Task item>
For the data that follows, return each line unchanged and drop the pictures.

Given information>
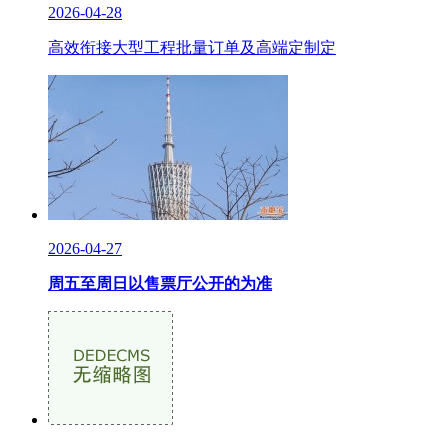
2026-04-28
高效衔接大型工程批量订单及高端定制定
2026-04-27
周五至周日以售票厅公开的为准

Your solution>
2026-04-28
高效衔接大型工程批量订单及高端定制定
2026-04-27
周五至周日以售票厅公开的为准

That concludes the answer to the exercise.